EXERCISE –
Which lines of the records contain the word "Android"? Show each of them.

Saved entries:
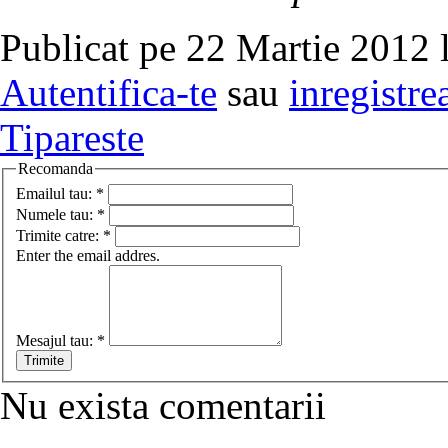
Publicat pe 22 Martie 2012 
Autentifica-te
sau
inregistre
Tipareste
Recomanda
Emailul tau:
*
Numele tau:
*
Trimite catre:
*
Enter the email addres.
Mesajul tau:
*
Nu exista comentarii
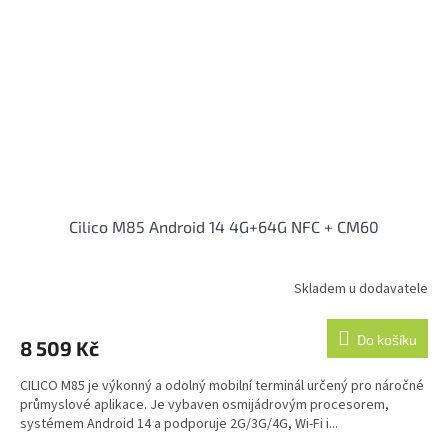
Cilico M85 Android 14 4G+64G NFC + CM60
Skladem u dodavatele
Do košíku
8 509 Kč
CILICO M85 je výkonný a odolný mobilní terminál určený pro náročné
průmyslové aplikace. Je vybaven osmijádrovým procesorem,
systémem Android 14 a podporuje 2G/3G/4G, Wi-Fi i...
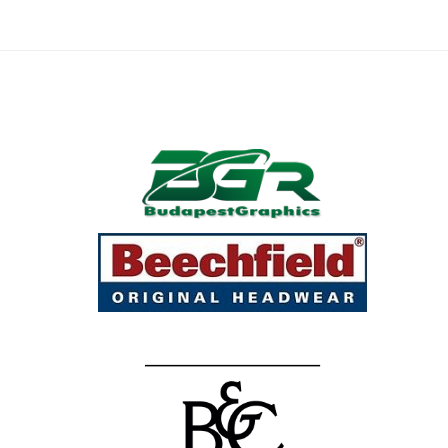
Fortnite – Baseballsapkára nyomtatva
Kattints ide és válassz sapkát a
mintához!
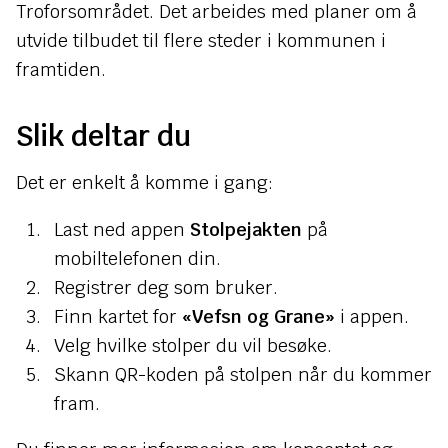
Troforsområdet. Det arbeides med planer om å
utvide tilbudet til flere steder i kommunen i
framtiden.
Slik deltar du
Det er enkelt å komme i gang:
Last ned appen
Stolpejakten
på
mobiltelefonen din.
Registrer deg som bruker.
Finn kartet for
«Vefsn og Grane»
i appen.
Velg hvilke stolper du vil besøke.
Skann QR-koden på stolpen når du kommer
fram.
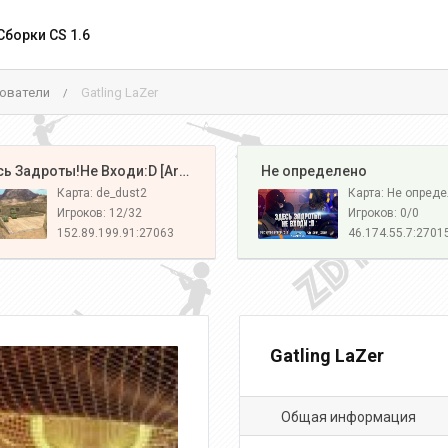
Сборки CS 1.6
ователи
Gatling LaZer
/
️ Здесь Задроты!Не Входи:D [Army#1]
️ Не определено
Карта: de_dust2
Карта: Не опред
Игроков: 12/32
Игроков: 0/0
152.89.199.91:27063
46.174.55.7:2701
Gatling LaZer
Общая информация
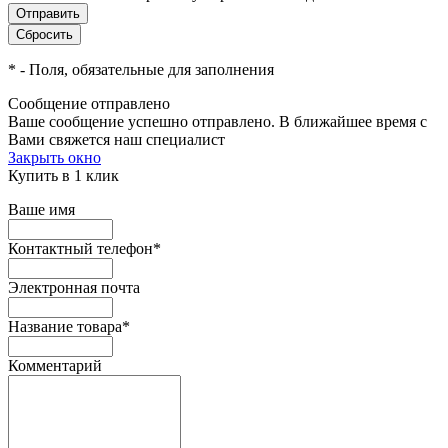
*
- Поля, обязательные для заполнения
Сообщение отправлено
Ваше сообщение успешно отправлено. В ближайшее время с
Вами свяжется наш специалист
Закрыть окно
Купить в 1 клик
Ваше имя
Контактный телефон
*
Электронная почта
Название товара
*
Комментарий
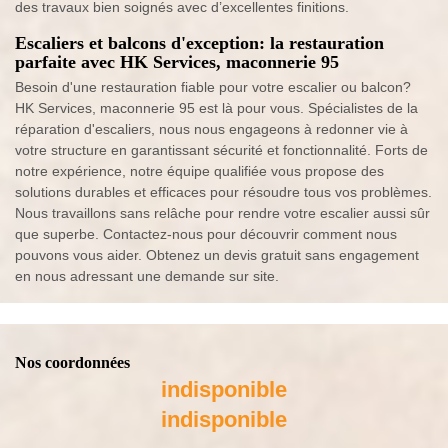
des travaux bien soignés avec d’excellentes finitions.
Escaliers et balcons d'exception: la restauration
parfaite avec HK Services, maconnerie 95
Besoin d'une restauration fiable pour votre escalier ou balcon?
HK Services, maconnerie 95 est là pour vous. Spécialistes de la
réparation d'escaliers, nous nous engageons à redonner vie à
votre structure en garantissant sécurité et fonctionnalité. Forts de
notre expérience, notre équipe qualifiée vous propose des
solutions durables et efficaces pour résoudre tous vos problèmes.
Nous travaillons sans relâche pour rendre votre escalier aussi sûr
que superbe. Contactez-nous pour découvrir comment nous
pouvons vous aider. Obtenez un devis gratuit sans engagement
en nous adressant une demande sur site.
Nos coordonnées
indisponible
indisponible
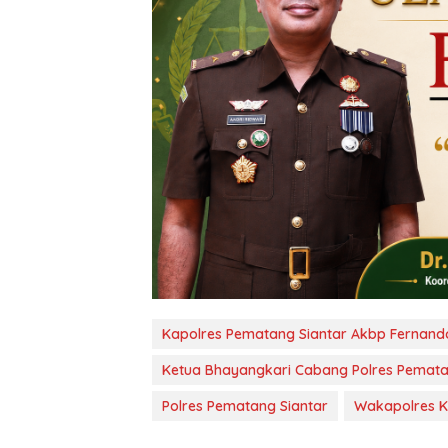
Kapolres Pematang Siantar Akbp Fernando 
Ketua Bhayangkari Cabang Polres Pemata
Polres Pematang Siantar
Wakapolres K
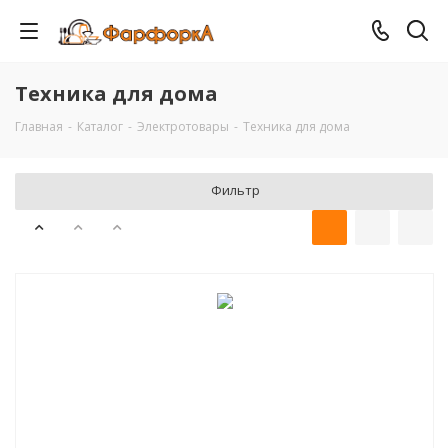
Техника для дома
Главная
-
Каталог
-
Электротовары
-
Техника для дома
Фильтр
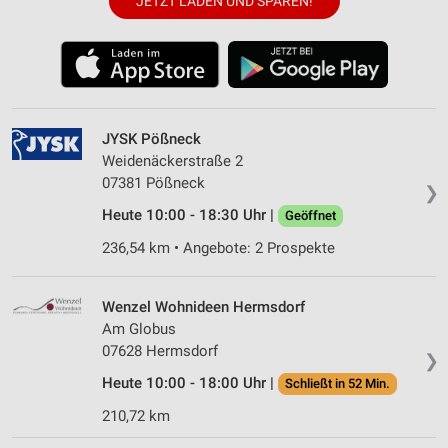
JETZT LADEN UND SPAREN!
JYSK Pößneck
Weidenäckerstraße 2
07381 Pößneck
❯
Heute 10:00 - 18:30 Uhr |
Geöffnet
236,54 km • Angebote: 2 Prospekte
Wenzel Wohnideen Hermsdorf
Am Globus
07628 Hermsdorf
❯
Heute 10:00 - 18:00 Uhr |
Schließt in 52 Min.
210,72 km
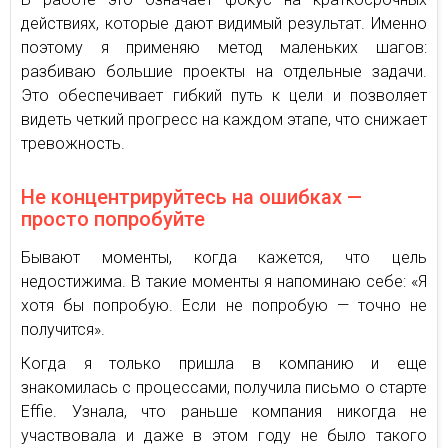
действиях, которые дают видимый результат. Именно
поэтому я применяю метод маленьких шагов:
разбиваю большие проекты на отдельные задачи.
Это обеспечивает гибкий путь к цели и позволяет
видеть четкий прогресс на каждом этапе, что снижает
тревожность.
Не концентрируйтесь на ошибках —
просто попробуйте
Бывают моменты, когда кажется, что цель
недостижима. В такие моменты я напоминаю себе: «Я
хотя бы попробую. Если не попробую — точно не
получится».
Когда я только пришла в компанию и еще
знакомилась с процессами, получила письмо о старте
Effie. Узнала, что раньше компания никогда не
участвовала и даже в этом году не было такого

RESPONSE TO THE TASK –
Cilico M85 Android 14 4G+64G NFC + CM60
systémem Android 14 a podporuje 2G/3G/4G, Wi-Fi i...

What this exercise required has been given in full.